• _Instructions for the task_:
Determine how many lines below contain the string "schedule" and give that number without anything else.

• _Supplied data_:
[Start of section]
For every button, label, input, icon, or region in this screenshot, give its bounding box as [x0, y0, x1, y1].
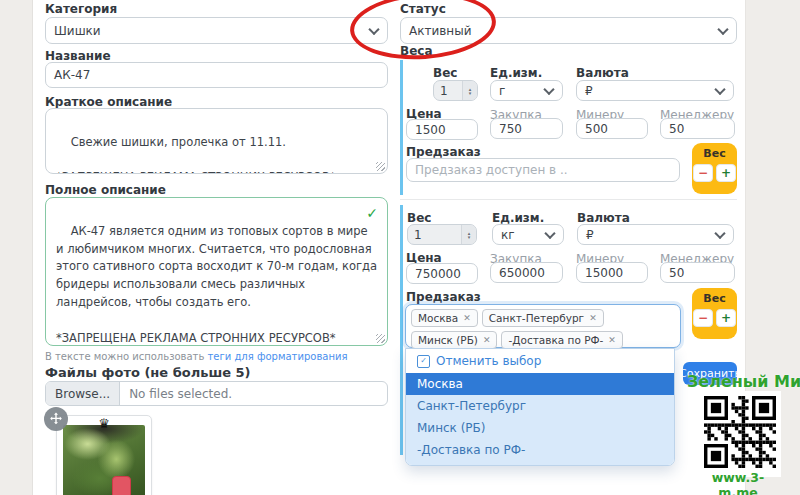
crown-icon: ♛ — [98, 416, 110, 431]
purchase-input-2[interactable]: 650000 — [490, 262, 563, 283]
weight-badge-label: Вес — [703, 147, 725, 160]
block-divider — [400, 199, 737, 200]
miner-input-2[interactable]: 15000 — [576, 262, 648, 283]
currency-value-1: ₽ — [585, 84, 593, 98]
remove-weight-button[interactable]: − — [693, 164, 713, 182]
photo-files-label: Файлы фото (не больше 5) — [45, 365, 251, 380]
unit-label-1: Ед.изм. — [490, 66, 542, 80]
preorder-tag: Москва ✕ — [411, 309, 478, 327]
miner-value-2: 15000 — [585, 266, 623, 280]
weight-value-1: 1 — [440, 84, 448, 98]
chevron-down-icon — [714, 83, 725, 94]
number-spinner-icon[interactable]: ▴▾ — [462, 81, 477, 100]
checkbox-icon: ✓ — [417, 355, 430, 368]
preorder-tag: Санкт-Петербург ✕ — [482, 309, 604, 327]
price-value-1: 1500 — [415, 123, 446, 137]
add-weight-button[interactable]: + — [716, 309, 736, 327]
tag-label: -Доставка по РФ- — [508, 334, 603, 346]
remove-weight-button[interactable]: − — [693, 309, 713, 327]
short-description-label: Краткое описание — [45, 95, 172, 109]
move-arrows-icon — [49, 412, 63, 426]
purchase-value-2: 650000 — [499, 266, 545, 280]
photo-delete-button[interactable] — [112, 476, 131, 495]
resize-grip-icon[interactable] — [376, 334, 385, 343]
dropdown-option-spb[interactable]: Санкт-Петербург — [406, 395, 674, 417]
watermark-url: www.3-m.me — [695, 470, 781, 495]
tag-remove-icon[interactable]: ✕ — [463, 313, 471, 323]
manager-value-2: 50 — [669, 266, 684, 280]
currency-select-2[interactable]: ₽ — [577, 224, 734, 245]
format-hint-text: В тексте можно использовать — [45, 351, 208, 362]
unit-label-2: Ед.изм. — [492, 211, 544, 225]
photo-move-handle[interactable] — [44, 407, 68, 431]
price-value-2: 750000 — [415, 267, 461, 281]
category-select[interactable]: Шишки — [45, 17, 388, 44]
preorder-multiselect[interactable]: Москва ✕ Санкт-Петербург ✕ Минск (РБ) ✕ … — [405, 304, 681, 348]
weight-input-1[interactable]: 1 ▴▾ — [433, 80, 478, 101]
chevron-down-icon — [543, 83, 554, 94]
name-input[interactable]: АК-47 — [45, 62, 388, 88]
name-label: Название — [45, 49, 111, 63]
format-tags-link[interactable]: теги для форматирования — [208, 351, 348, 362]
unit-value-2: кг — [501, 228, 515, 242]
format-hint: В тексте можно использовать теги для фор… — [45, 351, 347, 362]
tag-label: Санкт-Петербург — [489, 312, 584, 324]
dropdown-option-minsk[interactable]: Минск (РБ) — [406, 417, 674, 439]
photo-thumbnail-card[interactable]: ♛ — [56, 415, 152, 495]
weight-input-2[interactable]: 1 ▴▾ — [407, 224, 477, 245]
miner-input-1[interactable]: 500 — [576, 118, 648, 139]
watermark-title: Зеленый Мир — [687, 372, 800, 391]
weight-badge-label: Вес — [703, 292, 725, 305]
manager-value-1: 50 — [669, 122, 684, 136]
weight-label-1: Вес — [433, 66, 457, 80]
resize-grip-icon[interactable] — [376, 162, 385, 171]
short-description-textarea[interactable]: Свежие шишки, пролечка от 11.11. *ЗАПРЕЩ… — [45, 108, 388, 174]
preorder-label-2: Предзаказ — [406, 290, 481, 304]
dropdown-option-delivery-rf[interactable]: -Доставка по РФ- — [406, 439, 674, 465]
manager-input-1[interactable]: 50 — [660, 118, 735, 139]
number-spinner-icon[interactable]: ▴▾ — [461, 225, 476, 244]
full-description-label: Полное описание — [45, 183, 166, 197]
weight-value-2: 1 — [414, 228, 422, 242]
valid-check-icon: ✓ — [366, 203, 378, 225]
tag-label: Минск (РБ) — [418, 334, 478, 346]
currency-select-1[interactable]: ₽ — [576, 80, 734, 101]
chevron-down-icon — [714, 227, 725, 238]
weight-label-2: Вес — [407, 211, 431, 225]
chevron-down-icon — [544, 227, 555, 238]
preorder-tag: Минск (РБ) ✕ — [411, 331, 497, 349]
price-input-1[interactable]: 1500 — [406, 119, 478, 140]
chevron-down-icon — [717, 23, 728, 34]
currency-label-1: Валюта — [576, 66, 629, 80]
tag-remove-icon[interactable]: ✕ — [483, 335, 491, 345]
full-description-textarea[interactable]: АК-47 является одним из топовых сортов в… — [45, 197, 388, 346]
unit-select-2[interactable]: кг — [492, 224, 564, 245]
preorder-placeholder-1: Предзаказ доступен в .. — [415, 163, 568, 177]
left-gutter — [0, 0, 33, 495]
no-files-text: No files selected. — [120, 387, 241, 401]
dropdown-option-moskva[interactable]: Москва — [406, 373, 674, 395]
unit-value-1: г — [499, 84, 505, 98]
dropdown-options: Москва Санкт-Петербург Минск (РБ) -Доста… — [406, 373, 674, 465]
add-weight-button[interactable]: + — [716, 164, 736, 182]
preorder-tag: -Доставка по РФ- ✕ — [501, 331, 622, 349]
preorder-input-1[interactable]: Предзаказ доступен в .. — [406, 158, 680, 182]
weight-badge-2: Вес − + — [692, 288, 737, 339]
currency-value-2: ₽ — [586, 228, 594, 242]
browse-button[interactable]: Browse... — [46, 382, 120, 405]
tag-label: Москва — [418, 312, 458, 324]
manager-input-2[interactable]: 50 — [660, 262, 735, 283]
preorder-dropdown-panel: ✓ Отменить выбор Москва Санкт-Петербург … — [405, 348, 675, 466]
category-value: Шишки — [54, 24, 101, 38]
product-edit-form: Категория Шишки Название АК-47 Краткое о… — [0, 0, 800, 495]
unit-select-1[interactable]: г — [490, 80, 563, 101]
preorder-label-1: Предзаказ — [406, 145, 481, 159]
tag-remove-icon[interactable]: ✕ — [589, 313, 597, 323]
miner-value-1: 500 — [585, 122, 608, 136]
clear-selection-link[interactable]: ✓ Отменить выбор — [406, 349, 674, 373]
qr-code — [699, 391, 781, 477]
price-input-2[interactable]: 750000 — [406, 263, 478, 284]
photo-file-input[interactable]: Browse... No files selected. — [45, 381, 388, 406]
tag-remove-icon[interactable]: ✕ — [608, 335, 616, 345]
purchase-input-1[interactable]: 750 — [490, 118, 563, 139]
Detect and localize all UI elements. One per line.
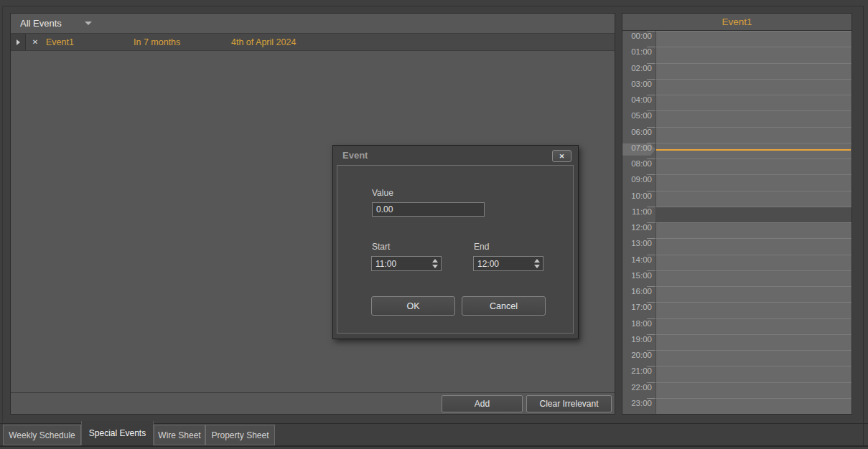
hour-cell[interactable] (656, 47, 851, 62)
hour-cell[interactable] (656, 191, 851, 207)
event-dialog: Event ✕ Value Start End (332, 145, 579, 339)
event-name: Event1 (46, 34, 74, 50)
hour-cell[interactable] (656, 31, 851, 47)
event-date: 4th of April 2024 (231, 34, 296, 50)
hour-row-0700[interactable]: 07:00 (622, 143, 851, 159)
hour-cell[interactable] (656, 159, 851, 174)
hour-row-2100[interactable]: 21:00 (622, 366, 851, 382)
hour-row-1300[interactable]: 13:00 (622, 238, 851, 254)
spin-down-icon[interactable] (534, 265, 540, 268)
hour-cell[interactable] (656, 238, 851, 254)
bottom-edge (0, 445, 868, 447)
hour-row-1600[interactable]: 16:00 (622, 286, 851, 302)
hour-cell[interactable] (656, 110, 851, 126)
clear-irrelevant-button[interactable]: Clear Irrelevant (526, 395, 612, 412)
events-filter-bar: All Events (11, 14, 615, 34)
hour-cell[interactable] (656, 143, 851, 159)
start-time-stepper (371, 256, 442, 271)
hour-label: 21:00 (622, 366, 656, 382)
hour-cell[interactable] (656, 270, 851, 286)
remove-event-icon[interactable]: ✕ (29, 34, 41, 50)
events-filter-label: All Events (20, 18, 62, 29)
hour-label: 05:00 (622, 110, 656, 126)
hour-row-0900[interactable]: 09:00 (622, 174, 851, 190)
hour-label: 12:00 (622, 222, 656, 238)
hour-cell[interactable] (656, 255, 851, 270)
add-button[interactable]: Add (442, 395, 523, 412)
hour-cell[interactable] (656, 366, 851, 382)
events-filter-dropdown[interactable]: All Events (20, 18, 92, 29)
hour-row-0300[interactable]: 03:00 (622, 79, 851, 95)
hour-cell[interactable] (656, 95, 851, 110)
event-row[interactable]: ✕ Event1 In 7 months 4th of April 2024 (11, 34, 615, 51)
hour-row-2000[interactable]: 20:00 (622, 350, 851, 366)
spin-down-icon[interactable] (432, 265, 438, 268)
day-schedule-panel: Event1 00:0001:0002:0003:0004:0005:0006:… (622, 13, 852, 415)
hour-label: 09:00 (622, 174, 656, 190)
day-schedule-title: Event1 (622, 14, 851, 31)
event-summary: In 7 months (134, 34, 180, 50)
hour-label: 08:00 (622, 159, 656, 174)
hour-cell-highlighted[interactable] (656, 207, 851, 222)
tab-wire-sheet[interactable]: Wire Sheet (154, 425, 205, 445)
hour-label: 01:00 (622, 47, 656, 62)
hour-row-2300[interactable]: 23:00 (622, 398, 851, 414)
dropdown-caret-icon (85, 22, 92, 25)
ok-button[interactable]: OK (371, 296, 455, 316)
hour-row-0500[interactable]: 05:00 (622, 110, 851, 126)
hour-row-1100[interactable]: 11:00 (622, 207, 851, 222)
tab-special-events[interactable]: Special Events (81, 421, 154, 445)
hour-label: 04:00 (622, 95, 656, 110)
hour-row-0100[interactable]: 01:00 (622, 47, 851, 62)
expander-arrow-icon (17, 39, 20, 45)
hour-label: 23:00 (622, 398, 656, 414)
tab-property-sheet[interactable]: Property Sheet (205, 425, 275, 445)
cancel-button[interactable]: Cancel (462, 296, 546, 316)
hour-cell[interactable] (656, 79, 851, 95)
spin-up-icon[interactable] (534, 259, 540, 263)
close-icon: ✕ (559, 153, 565, 160)
hour-label: 14:00 (622, 255, 656, 270)
tab-weekly-schedule[interactable]: Weekly Schedule (3, 425, 81, 445)
schedule-window: All Events ✕ Event1 In 7 months 4th of A… (0, 0, 868, 449)
hour-cell[interactable] (656, 382, 851, 398)
hour-cell[interactable] (656, 398, 851, 414)
hour-row-0600[interactable]: 06:00 (622, 127, 851, 143)
value-input[interactable] (372, 202, 485, 217)
hour-cell[interactable] (656, 222, 851, 238)
hour-row-0400[interactable]: 04:00 (622, 95, 851, 110)
dialog-content: Value Start End OK Cancel (337, 165, 574, 334)
hour-cell[interactable] (656, 286, 851, 302)
value-label: Value (372, 188, 393, 198)
hour-row-1200[interactable]: 12:00 (622, 222, 851, 238)
spin-up-icon[interactable] (432, 259, 438, 263)
hour-row-1500[interactable]: 15:00 (622, 270, 851, 286)
dialog-title: Event (333, 146, 578, 165)
hour-cell[interactable] (656, 350, 851, 366)
row-expander[interactable] (11, 34, 26, 50)
hour-cell[interactable] (656, 318, 851, 334)
hour-cell[interactable] (656, 127, 851, 143)
hour-label: 02:00 (622, 63, 656, 79)
hour-row-1900[interactable]: 19:00 (622, 334, 851, 350)
hour-label-marker: 07:00 (622, 143, 656, 159)
hour-label: 06:00 (622, 127, 656, 143)
hour-cell[interactable] (656, 63, 851, 79)
hour-row-1400[interactable]: 14:00 (622, 255, 851, 270)
hour-row-1700[interactable]: 17:00 (622, 302, 851, 318)
hour-cell[interactable] (656, 334, 851, 350)
hour-label: 22:00 (622, 382, 656, 398)
hour-cell[interactable] (656, 174, 851, 190)
hour-row-0200[interactable]: 02:00 (622, 63, 851, 79)
hour-row-1000[interactable]: 10:00 (622, 191, 851, 207)
dialog-close-button[interactable]: ✕ (552, 150, 571, 162)
hour-cell[interactable] (656, 302, 851, 318)
hour-label: 20:00 (622, 350, 656, 366)
hour-row-0800[interactable]: 08:00 (622, 159, 851, 174)
hour-row-2200[interactable]: 22:00 (622, 382, 851, 398)
end-time-stepper (473, 256, 543, 271)
window-frame-top (2, 6, 864, 6)
hour-row-1800[interactable]: 18:00 (622, 318, 851, 334)
hour-row-0000[interactable]: 00:00 (622, 31, 851, 47)
window-frame-left (2, 6, 3, 423)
[End of section]
• _Written response_:
4